### TASK DESCRIPTION
Return all lines of the data in which the string "خريطة" occurs.

Data excerpts
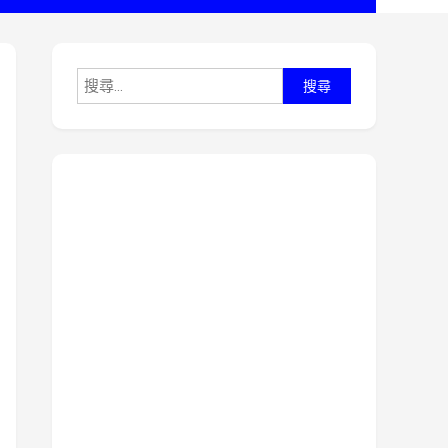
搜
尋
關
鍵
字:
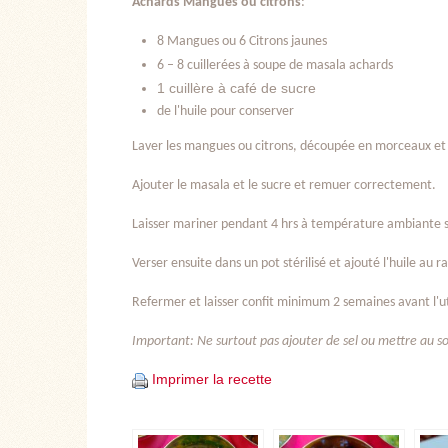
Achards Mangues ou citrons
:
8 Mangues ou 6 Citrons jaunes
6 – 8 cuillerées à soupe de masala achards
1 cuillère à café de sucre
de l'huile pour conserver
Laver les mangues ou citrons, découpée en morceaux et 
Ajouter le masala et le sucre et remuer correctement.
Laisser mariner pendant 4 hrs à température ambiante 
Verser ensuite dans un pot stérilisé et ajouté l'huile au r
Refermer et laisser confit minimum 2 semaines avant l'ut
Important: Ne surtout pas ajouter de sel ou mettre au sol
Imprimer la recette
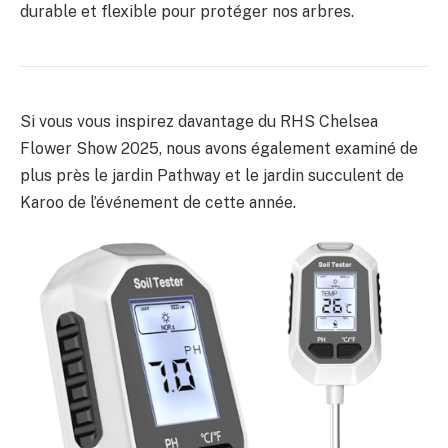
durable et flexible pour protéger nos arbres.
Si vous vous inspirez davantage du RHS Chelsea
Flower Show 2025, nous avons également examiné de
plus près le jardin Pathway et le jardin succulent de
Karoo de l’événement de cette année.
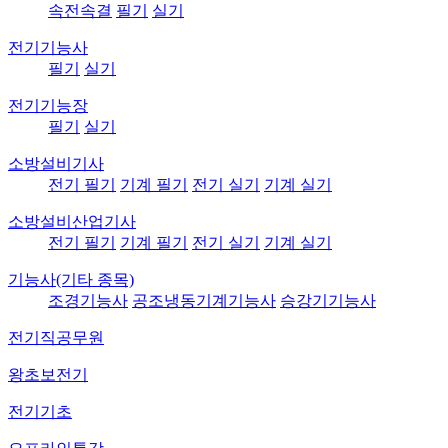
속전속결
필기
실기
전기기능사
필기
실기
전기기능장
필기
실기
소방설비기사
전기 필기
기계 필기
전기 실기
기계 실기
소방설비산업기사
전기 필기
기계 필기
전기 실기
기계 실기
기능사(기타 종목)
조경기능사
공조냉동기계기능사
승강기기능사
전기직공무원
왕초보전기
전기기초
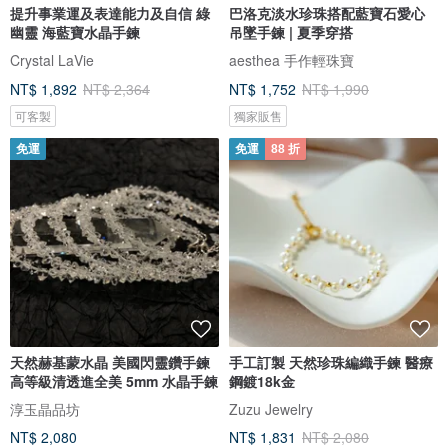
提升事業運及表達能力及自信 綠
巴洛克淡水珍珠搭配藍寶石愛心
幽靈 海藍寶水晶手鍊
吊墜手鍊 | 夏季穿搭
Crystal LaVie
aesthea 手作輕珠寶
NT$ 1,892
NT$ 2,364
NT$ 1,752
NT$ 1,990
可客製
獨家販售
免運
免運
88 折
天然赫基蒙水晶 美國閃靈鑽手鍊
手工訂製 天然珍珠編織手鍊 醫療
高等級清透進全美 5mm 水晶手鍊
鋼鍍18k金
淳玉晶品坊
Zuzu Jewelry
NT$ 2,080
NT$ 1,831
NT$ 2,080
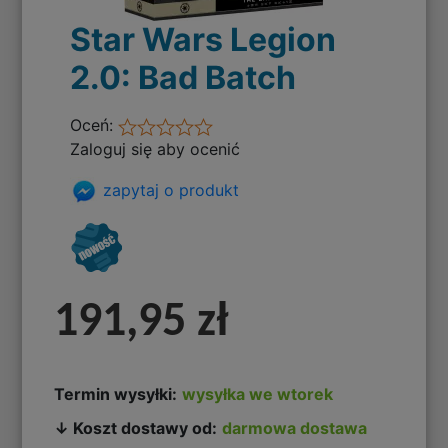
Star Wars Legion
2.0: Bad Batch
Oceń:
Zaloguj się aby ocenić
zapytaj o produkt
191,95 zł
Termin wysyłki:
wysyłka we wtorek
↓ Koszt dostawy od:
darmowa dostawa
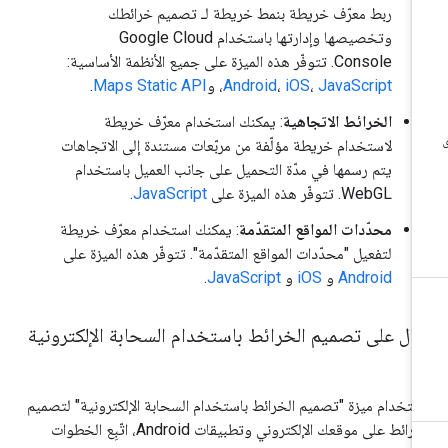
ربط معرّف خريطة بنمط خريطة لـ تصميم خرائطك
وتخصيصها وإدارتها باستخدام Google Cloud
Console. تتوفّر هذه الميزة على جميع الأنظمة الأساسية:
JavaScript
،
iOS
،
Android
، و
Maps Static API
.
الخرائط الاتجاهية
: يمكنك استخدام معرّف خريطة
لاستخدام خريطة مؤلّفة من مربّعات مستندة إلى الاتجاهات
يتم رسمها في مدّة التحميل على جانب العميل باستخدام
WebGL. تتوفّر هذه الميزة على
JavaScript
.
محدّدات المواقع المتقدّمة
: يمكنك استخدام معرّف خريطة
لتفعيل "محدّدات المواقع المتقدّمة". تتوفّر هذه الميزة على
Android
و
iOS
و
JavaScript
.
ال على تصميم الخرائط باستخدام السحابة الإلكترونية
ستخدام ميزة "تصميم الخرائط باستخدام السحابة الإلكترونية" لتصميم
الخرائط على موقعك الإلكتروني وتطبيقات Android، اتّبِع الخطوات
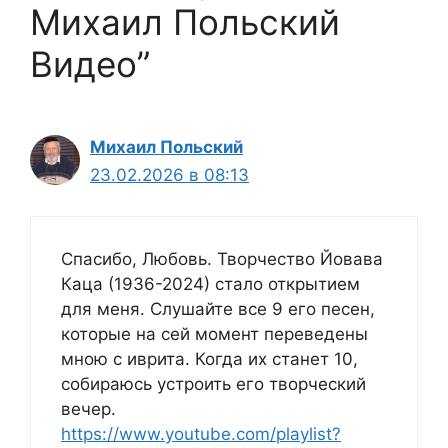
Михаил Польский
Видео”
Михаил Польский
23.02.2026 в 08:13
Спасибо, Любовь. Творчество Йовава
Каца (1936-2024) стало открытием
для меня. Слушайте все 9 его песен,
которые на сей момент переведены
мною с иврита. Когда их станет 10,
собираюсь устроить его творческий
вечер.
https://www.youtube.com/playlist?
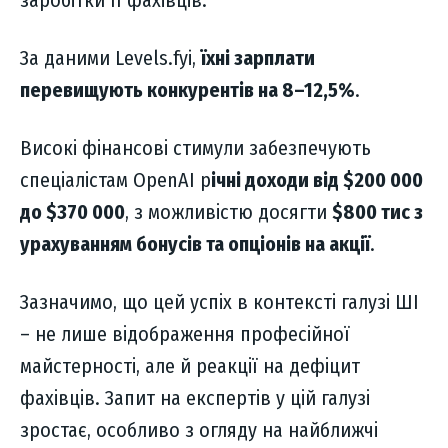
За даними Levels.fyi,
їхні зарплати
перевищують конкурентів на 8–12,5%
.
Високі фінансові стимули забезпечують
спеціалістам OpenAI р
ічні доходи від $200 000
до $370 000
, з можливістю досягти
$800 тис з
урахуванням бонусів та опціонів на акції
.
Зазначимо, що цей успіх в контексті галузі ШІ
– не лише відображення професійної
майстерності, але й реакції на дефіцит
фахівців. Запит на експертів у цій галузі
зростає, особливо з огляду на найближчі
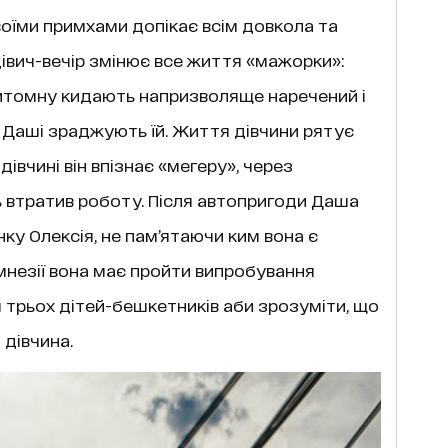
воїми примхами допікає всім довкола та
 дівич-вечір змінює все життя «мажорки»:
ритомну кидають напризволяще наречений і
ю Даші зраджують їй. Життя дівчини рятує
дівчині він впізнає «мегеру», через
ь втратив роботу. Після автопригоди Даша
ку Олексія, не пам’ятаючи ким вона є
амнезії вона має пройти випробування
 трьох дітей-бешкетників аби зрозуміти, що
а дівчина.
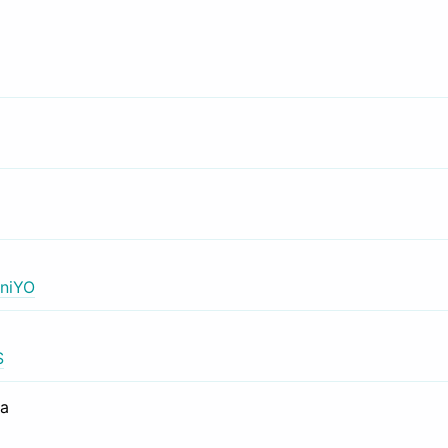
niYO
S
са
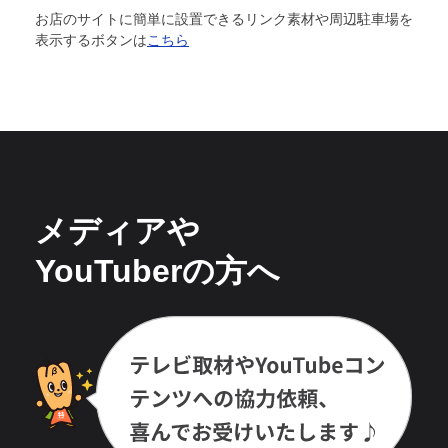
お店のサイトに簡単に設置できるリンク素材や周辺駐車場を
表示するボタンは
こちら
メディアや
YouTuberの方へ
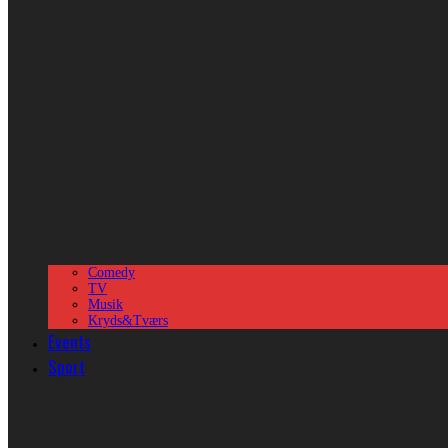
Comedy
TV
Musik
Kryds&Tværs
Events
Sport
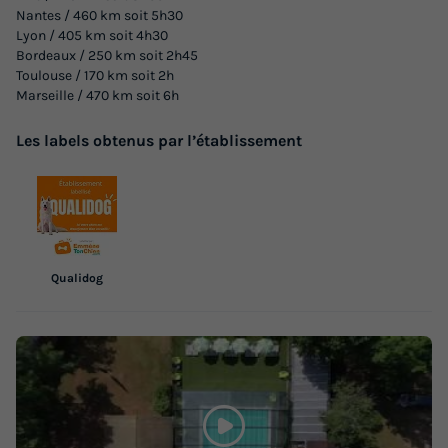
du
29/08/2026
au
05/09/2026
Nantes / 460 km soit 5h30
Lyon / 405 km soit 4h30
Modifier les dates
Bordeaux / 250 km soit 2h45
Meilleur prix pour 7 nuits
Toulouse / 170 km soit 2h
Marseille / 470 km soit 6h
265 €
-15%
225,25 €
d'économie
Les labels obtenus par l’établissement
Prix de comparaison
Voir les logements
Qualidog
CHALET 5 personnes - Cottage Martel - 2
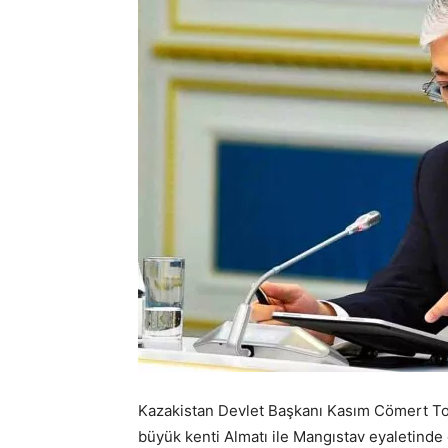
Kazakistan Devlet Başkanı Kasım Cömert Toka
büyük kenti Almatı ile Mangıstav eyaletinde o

### ANSWER BOX
ربط معرّف خريطة بنمط خريطة لـ تصميم خرائطك
: يمكنك استخدام معرّف خريطة
لاستخدام خريطة مؤلّفة من مربّعات مستندة إلى الاتجاهات
: يمكنك استخدام معرّف خريطة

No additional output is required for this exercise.